Details
Description
XStream generates XML that is not well-formed according to the definition of the W3C recommendation [1].
The problem arises because not all characters are legal in a XML name [2]
XStream (in particular the ReflectionConverter) generates XML element names using Java identifier names. But not all legal Java identifiers [3] are legal XML element names.
XStream has already an mechanism to generate "XML friendly names" (XmlFriendlyReplacer), but this replacer only replaces the $ sign.
Since the JLS is a bit fuzzy about the legal identifiers, I've implemented a small application that test every Unicode character if it is a legal character to start or continue a Java identifier and if so, checks whether it is a legal character to start or continue a legal XML name.
The result is that there are 85 characters legal in Java identifiers, but not legal in XML names. For most of these characters, it is unlikely that they will be used in Java identifiers on a typical American or European system. But the following characters are legal in Java identifiers and are printable in these systems:
'$', '¢', '£', '¤', '¥', 'ª', 'µ', 'º'
But nevertheless for all the other characters it is totally legal to be part of an Java identifier as well.
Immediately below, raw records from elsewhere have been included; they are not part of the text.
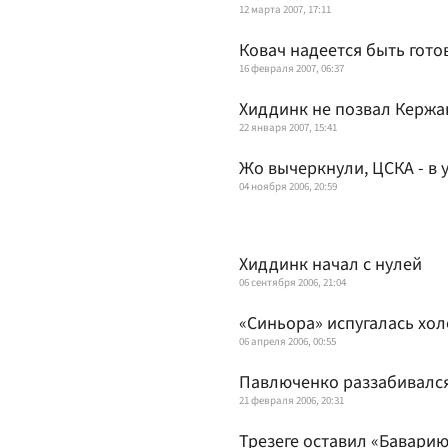
12 марта 2007, 17:11
Ковач надеется быть гото
16 февраля 2007, 06:37
Хиддинк не позвал Кержа
22 января 2007, 15:41
Жо вычеркнули, ЦСКА - в 
04 ноября 2006, 20:59
Хиддинк начал с нулей
06 сентября 2006, 21:04
«Синьора» испугалась хо
06 апреля 2006, 00:55
Павлюченко раззабивался
21 февраля 2006, 20:31
Трезеге оставил «Бавари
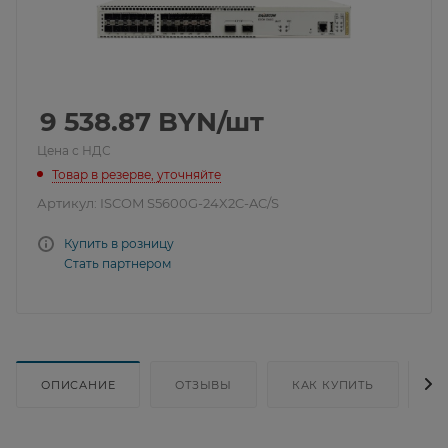
9 538.87
BYN
/шт
Цена с НДС
Товар в резерве, уточняйте
Артикул:
ISCOM S5600G-24X2C-AC/S
Купить в розницу
Стать партнером
ОПИСАНИЕ
ОТЗЫВЫ
КАК КУПИТЬ
Д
Even the UNICODE codepoint LEFT_TO_RIGHT_OVERRIDE (0x202e) is legal! (I tried it with Eclipse Helios on Windows XP. It looks (and feels) weired, but is legal and does not produce compile errors!)
The solution to this issue would be to enhance the XmlFriendlyReplacer to replace all the 85 characters.
[1] http://www.w3.org/TR/REC-xml/#dt-wellformed
[2] http://www.w3.org/TR/REC-xml/#NT-Name
[3] http://java.sun.com/docs/books/jls/third_edition/html/lexical.html#3.8
[4] http://www.unicode.org/charts/PDF/U2000.pdf page 195, format characters
The mechanism to encode java identifiers has been changed for upcoming 1.4.x and the XmlFriendyReplacer is now deprecated. However, thanks for your analysis. I was not aware that there are some Unicode chars that can be used in Java identifiers as well, I always wrongly assumed that isJavaIdentifier is restricted to chars within 8-bit ASCII. I'll use your code within a unit test and update the current fucntionality.